++++ Working data ++++

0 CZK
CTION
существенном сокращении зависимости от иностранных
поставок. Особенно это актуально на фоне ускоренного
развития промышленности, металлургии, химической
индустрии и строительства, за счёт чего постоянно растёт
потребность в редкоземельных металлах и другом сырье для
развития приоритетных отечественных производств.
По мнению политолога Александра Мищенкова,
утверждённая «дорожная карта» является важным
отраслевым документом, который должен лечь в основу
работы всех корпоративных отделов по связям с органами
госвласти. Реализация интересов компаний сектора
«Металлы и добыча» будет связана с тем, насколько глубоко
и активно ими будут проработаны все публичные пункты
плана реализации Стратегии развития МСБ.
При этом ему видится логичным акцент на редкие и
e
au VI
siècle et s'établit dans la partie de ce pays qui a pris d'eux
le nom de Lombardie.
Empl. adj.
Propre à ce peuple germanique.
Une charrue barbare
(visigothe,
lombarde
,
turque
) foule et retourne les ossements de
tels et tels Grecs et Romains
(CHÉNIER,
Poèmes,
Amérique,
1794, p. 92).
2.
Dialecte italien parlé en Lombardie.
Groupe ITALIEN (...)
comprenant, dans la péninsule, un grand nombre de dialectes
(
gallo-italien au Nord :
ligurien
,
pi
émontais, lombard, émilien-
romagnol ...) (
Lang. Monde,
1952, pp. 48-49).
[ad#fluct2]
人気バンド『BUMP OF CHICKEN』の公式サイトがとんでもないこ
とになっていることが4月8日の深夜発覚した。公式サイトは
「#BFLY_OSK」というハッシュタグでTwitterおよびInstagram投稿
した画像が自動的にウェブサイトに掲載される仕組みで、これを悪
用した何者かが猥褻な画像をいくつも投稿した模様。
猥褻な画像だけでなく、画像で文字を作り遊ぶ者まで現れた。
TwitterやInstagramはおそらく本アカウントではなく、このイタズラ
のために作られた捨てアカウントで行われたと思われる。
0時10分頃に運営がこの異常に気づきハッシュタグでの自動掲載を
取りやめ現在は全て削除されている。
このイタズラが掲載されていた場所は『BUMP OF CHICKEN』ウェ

++++

__What you have to do__.
Exactly as given, repeat each line above.

__Solution to this problem__.
0 CZK
CTION
существенном сокращении зависимости от иностранных
поставок. Особенно это актуально на фоне ускоренного
развития промышленности, металлургии, химической
индустрии и строительства, за счёт чего постоянно растёт
потребность в редкоземельных металлах и другом сырье для
развития приоритетных отечественных производств.
По мнению политолога Александра Мищенкова,
утверждённая «дорожная карта» является важным
отраслевым документом, который должен лечь в основу
работы всех корпоративных отделов по связям с органами
госвласти. Реализация интересов компаний сектора
«Металлы и добыча» будет связана с тем, насколько глубоко
и активно ими будут проработаны все публичные пункты
плана реализации Стратегии развития МСБ.
При этом ему видится логичным акцент на редкие и
e
au VI
siècle et s'établit dans la partie de ce pays qui a pris d'eux
le nom de Lombardie.
Empl. adj.
Propre à ce peuple germanique.
Une charrue barbare
(visigothe,
lombarde
,
turque
) foule et retourne les ossements de
tels et tels Grecs et Romains
(CHÉNIER,
Poèmes,
Amérique,
1794, p. 92).
2.
Dialecte italien parlé en Lombardie.
Groupe ITALIEN (...)
comprenant, dans la péninsule, un grand nombre de dialectes
(
gallo-italien au Nord :
ligurien
,
pi
émontais, lombard, émilien-
romagnol ...) (
Lang. Monde,
1952, pp. 48-49).
[ad#fluct2]
人気バンド『BUMP OF CHICKEN』の公式サイトがとんでもないこ
とになっていることが4月8日の深夜発覚した。公式サイトは
「#BFLY_OSK」というハッシュタグでTwitterおよびInstagram投稿
した画像が自動的にウェブサイトに掲載される仕組みで、これを悪
用した何者かが猥褻な画像をいくつも投稿した模様。
猥褻な画像だけでなく、画像で文字を作り遊ぶ者まで現れた。
TwitterやInstagramはおそらく本アカウントではなく、このイタズラ
のために作られた捨てアカウントで行われたと思われる。
0時10分頃に運営がこの異常に気づきハッシュタグでの自動掲載を
取りやめ現在は全て削除されている。
このイタズラが掲載されていた場所は『BUMP OF CHICKEN』ウェ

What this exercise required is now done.